The method determines an aviation cluster formation organization structure and utilizes a benchmark machine selection algorithm to carry out aviation cluster formation layered alignment. The aviation cluster formation consists of a plurality of terraces, each terraces consists of a plurality of intermediate teams, and each intermediate team consists of a long plane and a plurality of wing planes; the long machine of the echelon flies along a flight line, and the long machine of the echelon does not need to be aligned; other medium-team long machines except the long machine in the echelon fly along the reference machine at certain distance, interval and height by taking a certain medium-team long machine as the reference machine according to a distance-based reference machine selection algorithm; the medium team wing plane takes the medium team long plane or the medium team wing plane as a reference plane according to a distance-based reference plane selection algorithm, and flies along with the reference plane according to a certain distance, interval and height. The method can realize the strict formation of the whole aviation cluster formation, and meanwhile, when the position of a certain airplane in the formation is deviated, the positions of other airplanes change along with the deviation, so that the collision of the airplanes is effectively avoided.

Description

Aviation cluster formation space alignment control method
Technical Field
The invention relates to the aviation cluster formation control technology, in particular to a space alignment control method for keeping the formation shape of an aviation cluster formation.
Background
With the continuous evolution of national defense technology, the air combat concept of the main military and the strong country in the world is mainly changed to systematization, informatization, intellectualization and synergetics, and the performance of a single combat platform cannot meet the future combat requirements. The novel combat concepts such as network center combat, sea-air integrated combat and distributed combat management proposed by the army emphasize the close cooperation of various combat platforms in a battlefield, form the situation perception advantage, the command decision advantage and the accurate strike advantage of a system, and jointly complete the combat mission, which is also the basic idea of aviation cluster combat.
The aviation cluster is an air combat system which is composed of a certain number of single-function or multifunctional manned or unmanned aerial vehicles and has the characteristic of capability emergence on the whole on the basis of a sympathetic network. (Berpeng, novel aviation colony air combat System research [ J ]. university of air force school report 2016, 16 (2): 1-4)

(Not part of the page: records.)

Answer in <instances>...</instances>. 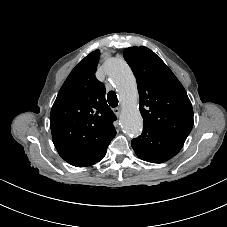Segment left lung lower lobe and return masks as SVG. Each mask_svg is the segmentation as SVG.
Listing matches in <instances>:
<instances>
[{"instance_id": "0a47b994", "label": "left lung lower lobe", "mask_w": 227, "mask_h": 227, "mask_svg": "<svg viewBox=\"0 0 227 227\" xmlns=\"http://www.w3.org/2000/svg\"><path fill=\"white\" fill-rule=\"evenodd\" d=\"M184 142L156 129L144 127L140 136L131 145L136 155L145 161L162 163L174 157Z\"/></svg>"}]
</instances>
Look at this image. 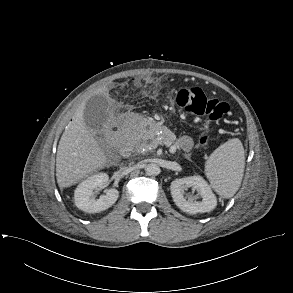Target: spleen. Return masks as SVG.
Here are the masks:
<instances>
[{
    "instance_id": "3e777b00",
    "label": "spleen",
    "mask_w": 293,
    "mask_h": 293,
    "mask_svg": "<svg viewBox=\"0 0 293 293\" xmlns=\"http://www.w3.org/2000/svg\"><path fill=\"white\" fill-rule=\"evenodd\" d=\"M244 155L241 141L234 138L220 145L206 161L205 174L220 196L230 198L238 190L244 172Z\"/></svg>"
}]
</instances>
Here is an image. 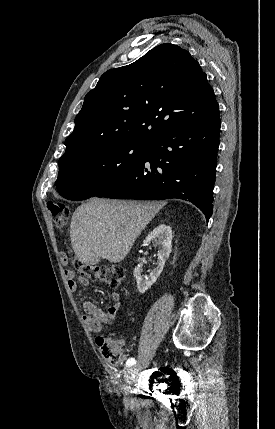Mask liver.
I'll list each match as a JSON object with an SVG mask.
<instances>
[{
    "mask_svg": "<svg viewBox=\"0 0 275 429\" xmlns=\"http://www.w3.org/2000/svg\"><path fill=\"white\" fill-rule=\"evenodd\" d=\"M161 202H136L91 198L73 213L72 248L82 263L103 258L122 261L136 238L162 208Z\"/></svg>",
    "mask_w": 275,
    "mask_h": 429,
    "instance_id": "liver-1",
    "label": "liver"
}]
</instances>
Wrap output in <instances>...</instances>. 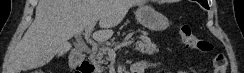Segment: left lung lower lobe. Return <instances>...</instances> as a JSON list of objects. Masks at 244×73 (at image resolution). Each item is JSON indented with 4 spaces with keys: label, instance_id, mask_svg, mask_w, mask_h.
Returning <instances> with one entry per match:
<instances>
[{
    "label": "left lung lower lobe",
    "instance_id": "1",
    "mask_svg": "<svg viewBox=\"0 0 244 73\" xmlns=\"http://www.w3.org/2000/svg\"><path fill=\"white\" fill-rule=\"evenodd\" d=\"M199 3H201V5L204 4V0H198ZM206 9H209V7H207Z\"/></svg>",
    "mask_w": 244,
    "mask_h": 73
}]
</instances>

The aviation cluster battle system is mainly characterized in that the capacity of a single platform is single and limited, but the cluster behavior is complex and has capacity to emerge. The aviation cluster generates cluster capacity on the basis of three aspects of functional coupling, structural effect and battlefield environment of each platform. The structural effect means that all the platforms of the aviation cluster are organized according to a certain system structure, interaction and feedback occur among the platforms, and interaction behaviors such as excitation and response are realized. The aviation clusters are distributed discretely in space, formation of the aviation clusters is an important external expression of the system structure of the aviation clusters, and reasonable formation is a necessary condition for realizing the emergence of the aviation cluster capacity.

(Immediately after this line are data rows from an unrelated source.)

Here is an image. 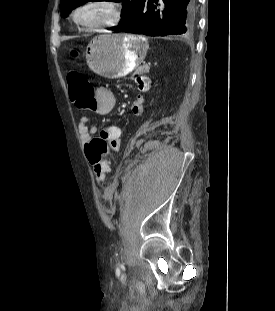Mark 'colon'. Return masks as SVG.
<instances>
[{
  "label": "colon",
  "instance_id": "1",
  "mask_svg": "<svg viewBox=\"0 0 275 311\" xmlns=\"http://www.w3.org/2000/svg\"><path fill=\"white\" fill-rule=\"evenodd\" d=\"M68 84L71 101L76 107L83 108L84 105H90L94 100V87L83 74L70 73ZM109 147L111 143L103 136L94 138L86 147L88 161L99 180H102L110 169Z\"/></svg>",
  "mask_w": 275,
  "mask_h": 311
}]
</instances>
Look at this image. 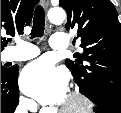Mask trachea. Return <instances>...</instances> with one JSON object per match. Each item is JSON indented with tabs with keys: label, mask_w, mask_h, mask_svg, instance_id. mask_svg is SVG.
<instances>
[{
	"label": "trachea",
	"mask_w": 121,
	"mask_h": 113,
	"mask_svg": "<svg viewBox=\"0 0 121 113\" xmlns=\"http://www.w3.org/2000/svg\"><path fill=\"white\" fill-rule=\"evenodd\" d=\"M45 26V13L41 5L35 9L31 38L42 37Z\"/></svg>",
	"instance_id": "3493384b"
}]
</instances>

The flight of an aviation fleet of clusters to maintain a configuration requires control, generally designating the aircraft as a lead aircraft and a wing aircraft when the number of aircraft is small. A wing plane takes a long plane as a reference plane and flies along the reference plane according to a certain distance, interval and height. The bureaucratic plane can keep the formation by adjusting the position of the bureau plane. The aircrafts are more in aviation cluster formation and have a large number of wing machines, and once a certain wing machine has a position deviation, the certain wing machine is easy to collide with peripheral wing machines if all the wing machines take a long machine as a reference machine, so that great potential safety hazard exists.
Therefore, the aviation cluster formation space alignment control method is provided, and the whole formation of the aviation cluster formation is strictly integrated through a hierarchical alignment method and a distance-based reference machine selection algorithm.
Disclosure of Invention
Aiming at the problems in the prior art, the invention provides a formation space alignment control method for aviation cluster formation, which comprises the following steps:
STEP 1: determining aviation cluster formation organization architecture
The aviation cluster formation is composed of 1 or more echelons; different fleets have different routes;
the echelon consists of 1 or more intermediate lines with the same air route;
the medium team consists of 1 long plane and 1 or more bureaucratic planes; all the middle-team long machines are designated in advance, and the long machine of the first middle team of the echelon is the echelon long machine;
STEP 2: aviation cluster formation layered alignment
The long machine of the echelon flies along a flight line, and the long machine of the echelon does not need to be aligned;
other medium-team long machines in the echelon without the first medium-team long machine fly along the reference machine at certain distance, interval and height by taking a certain medium-team long machine as the reference machine according to a reference machine selection algorithm;
the bureau bureaucratic machines fly along with the benchmark aircraft according to a certain distance, interval and height by taking the bureau eld bureau machines or the bureau machines as the benchmark aircraft according to a benchmark aircraft selection algorithm;
the benchmark selection algorithm based on distance comprises the following steps:
firstly, confirming the reference machines of the long machines of each intermediate team in the fleet, and confirming the reference machines of the bureaucratic machines in the intermediate team on the basis of the reference machines;
the first step is as follows: confirming a reference machine of each middle-team long machine in the echelon;
the intermediate flight length machines in the echelon are marked as P0, P1, P2, wherein P0 is the echelon length machine;
step 1: designating long airplane in the flight P0, namely the first long airplane in the middle flight as a reference airplane, establishing an aligned airplane list A, and putting the long airplane in the list;
step 2: searching all other reference machines except the first middle queue long machine P0, namely the reference machines of the middle queue long machines P1, P2,. In order to search a reference machine of the middle queue long machine Pi, the distance between the middle queue long machine Pi and other middle queue long machines is firstly calculated, and if the distance is shortest and the corresponding middle queue long machine Pj is in the aligned aircraft list A, the reference machine of which the middle queue long machine Pj is Pi is marked as (Pi, Pj); after the searching of the reference machines of P1, P2, the.
Step 3: repeating Step2 until all the medium queue long machines have the reference machine, namely the list A comprises all the medium queue long machines; the first step is finished;
the second step is that: a reference machine for confirming each bureaucratic machine in the team;
the aircraft in the middle team is marked as Q0, Q1, Q2, or Qm, wherein Q0 is a long middle team aircraft and is one of P0, P1, P2, or.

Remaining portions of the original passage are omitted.